Written by: Cailyn McDonnell, PT, DPT
Many moms will experience pain or discomfort with sexual activity or intercourse after birth. This is a very common and often distressing occurrence that can happen due to a number of different factors. Some of the biggest reasons why we experience painful sexual activity postpartum include:
- The stress of having to take care of a new baby
- Anxiety/depression/baby-blues postpartum
- Hormonal shifts and decreased libido
- Vaginal dryness/decreased lubrication due to decreased estrogen in the vulvovaginal tissues
- Perineal trauma/scar tissue that is still healing
- Increased pelvic floor muscle tension
Many healthcare providers will recommend waiting until at least 6 weeks postpartum to return to sexual activity and/or penetrative intercourse. This is due to the fact that the body is still healing, recovering and also learning how to care for a newborn. Some folks will return to some level of intimacy at 6 weeks but many will often wait even longer due to the reasons above. So how and when will you know that you are ready? Some things to notice and look out for include:
- Perineal tears have healed
- Vaginal bleeding has stopped
- Pain in pelvic area is no longer there
- Swelling has gone away
- Libido has returned/you want to reconnect with yourself or your partner.

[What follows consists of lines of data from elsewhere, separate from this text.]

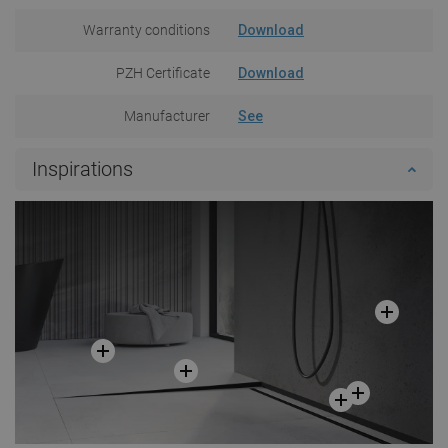
Warranty conditions
Download
PZH Certificate
Download
Manufacturer
See
Inspirations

When you are ready to re-engage in intimacy here are some helpful tips to get started:
- Grab a water-soluble or silicone based lubricant. Some of our favorites include: Good Clean Love, Uberlube, and SlipperyStuff. Often-times vaginal dryness can linger due to decreased estrogen in the vulvovaginal tissues postpartum. Water-based lubricants are no mess, no stain and gentle on tissues-but they dry out fast. Silicone based lubricants may leave a stain on the sheets or clothing, but they are also gentle on tissues and last longer. Avoid using silicone based lubricants on silicone toys- it may degrade the material over time. Ingredients to avoid in lubricants include fragrances, glycerin, and parabens.
- Stretch/warm up before the big event! Sex after birth can be intimidating but we can warm up and stretch before just like we would before a marathon or athletic event. Some helpful stretches include gentle yoga poses that open the perineal area and hips/pelvis. Some of our favorites include: happy baby pose, reclined butterfly pose, cat/cow, wide knee child’s pose, and deep slow diaphragmatic breathing exercises.

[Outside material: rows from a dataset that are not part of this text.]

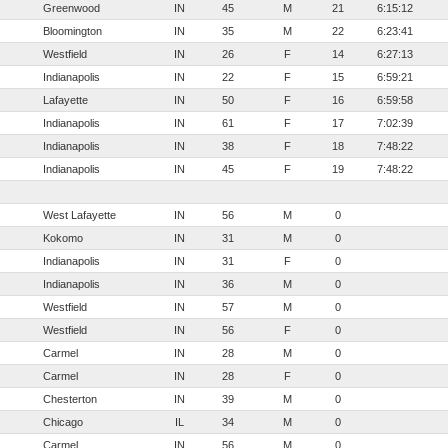
Greenwood
IN
45
M
21
6:15:12
Bloomington
IN
35
M
22
6:23:41
Westfield
IN
26
F
14
6:27:13
Indianapolis
IN
22
F
15
6:59:21
Lafayette
IN
50
F
16
6:59:58
Indianapolis
IN
61
F
17
7:02:39
Indianapolis
IN
38
F
18
7:48:22
Indianapolis
IN
45
F
19
7:48:22
West Lafayette
IN
56
M
0
Kokomo
IN
31
M
0
Indianapolis
IN
31
F
0
Indianapolis
IN
36
M
0
Westfield
IN
57
M
0
Westfield
IN
56
F
0
Carmel
IN
28
M
0
Carmel
IN
28
F
0
Chesterton
IN
39
M
0
Chicago
IL
34
M
0
Carmel
IN
56
M
0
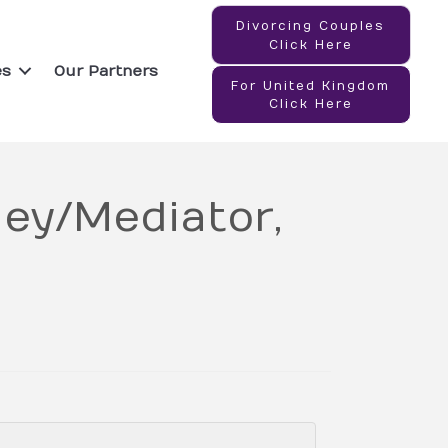
Divorcing Couples
Click Here
es
Our Partners
For United Kingdom
Click Here
ey/Mediator,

- Explore your own body before you engage in partnered sex. You know your body better than anyone else, and it just went through a major change. Take some time for yourself to rediscover pleasure and what feels good. This can be in the form of masturbation or even gentle self touch on new areas of the body that may feel good such as chest, legs or abdomen.

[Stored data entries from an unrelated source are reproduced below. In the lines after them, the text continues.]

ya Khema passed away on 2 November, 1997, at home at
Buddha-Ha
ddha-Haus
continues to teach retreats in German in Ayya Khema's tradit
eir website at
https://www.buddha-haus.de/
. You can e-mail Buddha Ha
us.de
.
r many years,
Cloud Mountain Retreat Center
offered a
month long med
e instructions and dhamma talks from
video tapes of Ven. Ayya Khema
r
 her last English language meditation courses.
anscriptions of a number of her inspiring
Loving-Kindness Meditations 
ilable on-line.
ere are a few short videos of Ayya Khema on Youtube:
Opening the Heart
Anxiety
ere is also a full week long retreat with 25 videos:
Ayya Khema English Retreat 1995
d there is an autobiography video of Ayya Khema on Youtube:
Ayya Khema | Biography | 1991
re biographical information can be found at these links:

If you find that you are still experiencing pain with sexual activity postpartum, reach out to a pelvic floor physical therapist. They can help identify what is causing the pain and together you will come up with a plan of care in order to reduce or even eliminate the pain! Our team is ready to help you today, give us a call to learn more about what physical therapy can look like for you.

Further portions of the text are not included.